A TPU program touches six addressable memory regions, and libtpu.so names every one of them with a single C++ enumeration (xla::jellyfish::MemorySpace) and services every one of them — except the host heap — with a single allocator class (tpu::BestFitAllocator). The hierarchy is, from abundant-and-far to scarce-and-near: HBM (off-chip DRAM, tens of GiB, the kDefault tier), then four on-chip SRAM tiers per TensorCore — VMEM (vector memory, the kAlternate fast-staging tier the MXU/VPU read operands from), CMEM (constant memory, a Pufferfish-only read-mostly operand pool), SMEM (scalar memory, the SPU's private spill/parameter store), and SFLAG (sync-flag memory, a word-granular atomic register file used for cross-engine handshakes) — and finally the host tcmalloc-class heap, which libtpu does not embed (no jemalloc/tcmalloc is linked); host allocations go through posix_memalign wrapped by either tpu::PremappedMemoryManager (DMA staging) or tsl::BFCAllocator (HBM-spill offload).

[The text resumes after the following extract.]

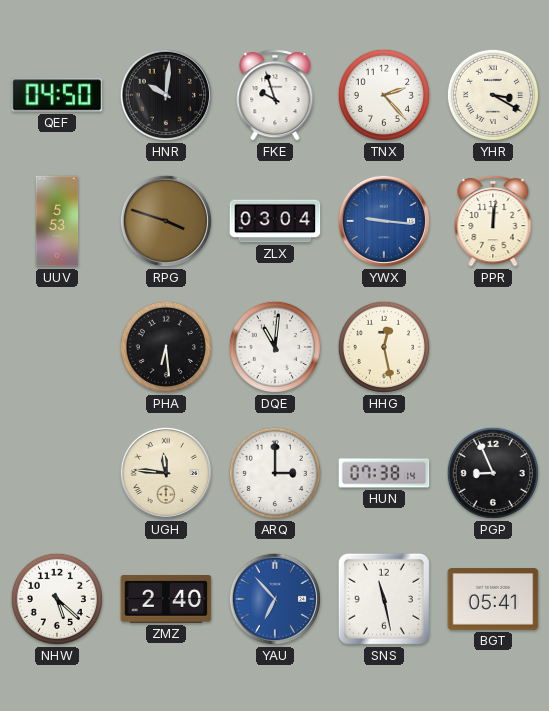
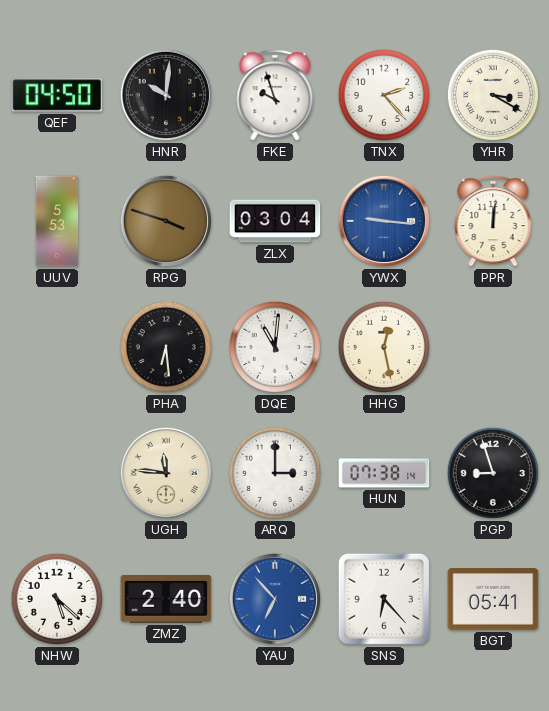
PGP: 8:56 -> 8:57
SNS: 11:28 -> 6:23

The reader who knows LLVM and GPU programming should hold one analogy and immediately complicate it. The HBM↔VMEM relationship is XLA's analogue of register allocation: Memory-Space Assignment (MSA) is the compile-time pass that "colors" each HloValue kDefault (HBM) or kAlternate (VMEM), and the "spills" are HBM↔VMEM DMAs. But the analogy breaks four ways. First, the "registers" are tens of MiB, not 64-bit slots. Second, the allocator that realizes the coloring at runtime is the same best-fit class for every tier — there is no HbmAllocator, VmemAllocator, SmemAllocator, or CmemAllocator class; each tier is one tpu::BestFitAllocator instance distinguished only by a 32-byte MemoryAllocator::Config{base_offset, end, alignment, granule}. Third, only VMEM (and CMEM on Pufferfish) is MSA-managed; SMEM and SFLAG are not part of the kAlternate/kDefault tug-of-war — they are placed by opcode semantics and a fixed number-space partition respectively. Fourth, the runtime allocator almost never decides anything: MSA freezes every offset into the compiled program as a ProgramMemoryMetadata_Allocation proto, and the runtime allocator merely replays those offsets.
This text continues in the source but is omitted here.